Page images and extracted text:
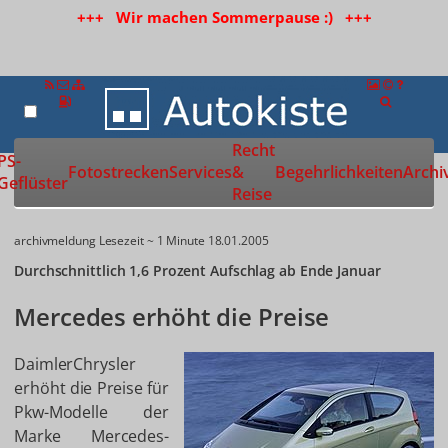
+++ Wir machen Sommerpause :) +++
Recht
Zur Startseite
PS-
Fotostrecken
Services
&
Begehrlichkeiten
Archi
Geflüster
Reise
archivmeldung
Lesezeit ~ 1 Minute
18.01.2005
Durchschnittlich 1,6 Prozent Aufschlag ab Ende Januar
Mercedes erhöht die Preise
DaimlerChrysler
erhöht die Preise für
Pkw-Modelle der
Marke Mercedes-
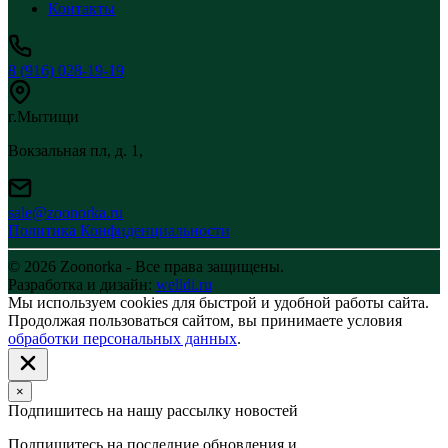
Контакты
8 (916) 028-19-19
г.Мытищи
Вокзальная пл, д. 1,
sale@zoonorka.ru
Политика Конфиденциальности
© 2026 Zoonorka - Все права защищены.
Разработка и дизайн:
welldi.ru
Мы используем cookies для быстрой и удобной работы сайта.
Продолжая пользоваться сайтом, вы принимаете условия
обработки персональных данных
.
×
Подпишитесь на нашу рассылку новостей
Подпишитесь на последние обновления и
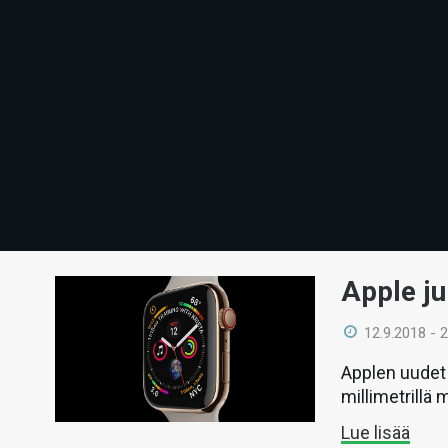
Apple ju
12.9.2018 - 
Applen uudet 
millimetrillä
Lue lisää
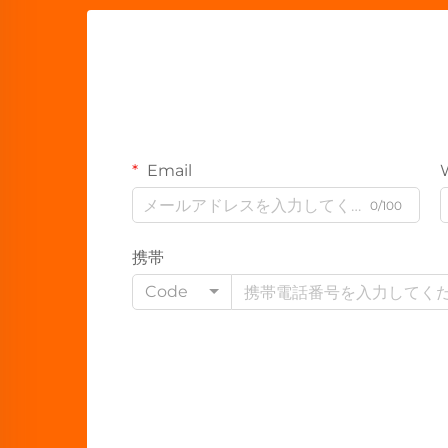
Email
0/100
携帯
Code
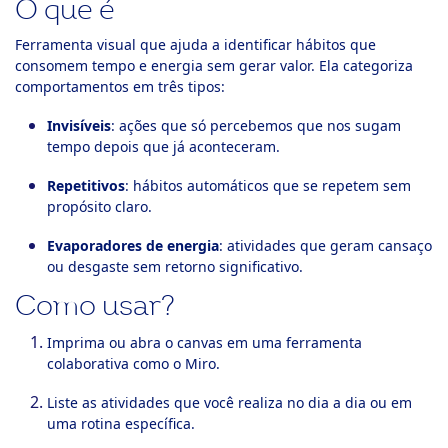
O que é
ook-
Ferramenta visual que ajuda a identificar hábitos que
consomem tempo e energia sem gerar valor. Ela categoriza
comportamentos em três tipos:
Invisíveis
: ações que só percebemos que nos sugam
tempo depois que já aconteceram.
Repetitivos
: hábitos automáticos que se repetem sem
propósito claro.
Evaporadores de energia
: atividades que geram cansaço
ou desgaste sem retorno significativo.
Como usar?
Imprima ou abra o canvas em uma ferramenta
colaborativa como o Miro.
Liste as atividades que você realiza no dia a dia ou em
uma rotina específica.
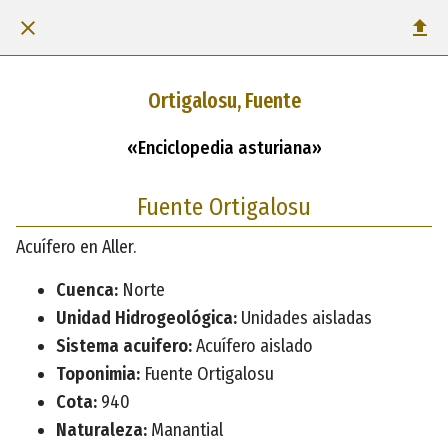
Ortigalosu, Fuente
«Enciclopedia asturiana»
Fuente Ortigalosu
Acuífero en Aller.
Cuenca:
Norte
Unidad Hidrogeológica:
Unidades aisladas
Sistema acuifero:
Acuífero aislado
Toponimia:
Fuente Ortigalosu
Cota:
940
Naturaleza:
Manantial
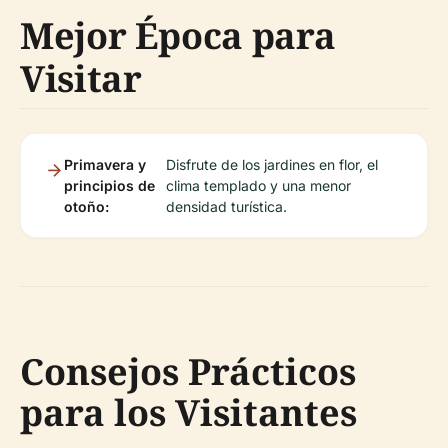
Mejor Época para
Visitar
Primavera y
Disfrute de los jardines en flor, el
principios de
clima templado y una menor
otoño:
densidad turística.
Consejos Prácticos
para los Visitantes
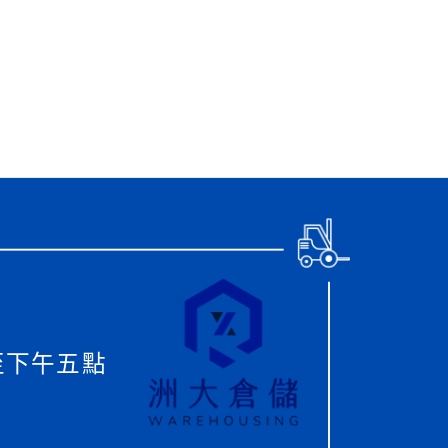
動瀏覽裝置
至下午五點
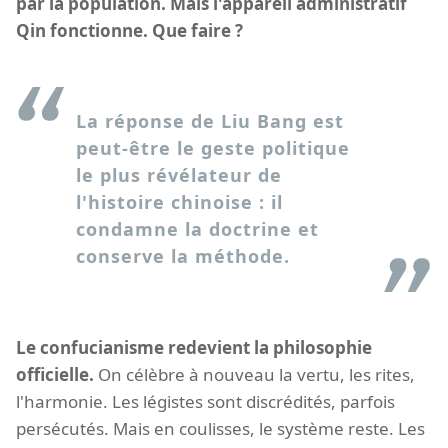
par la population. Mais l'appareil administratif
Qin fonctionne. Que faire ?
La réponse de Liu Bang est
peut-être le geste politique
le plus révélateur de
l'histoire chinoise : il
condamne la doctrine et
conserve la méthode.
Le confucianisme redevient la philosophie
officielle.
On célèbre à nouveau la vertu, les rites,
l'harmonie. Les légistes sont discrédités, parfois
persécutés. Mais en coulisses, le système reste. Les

## What you need to do:
State how many lines of the data contain the word "Подпишитесь". Nothing besides the number belongs in the reply.

## Expected output:
2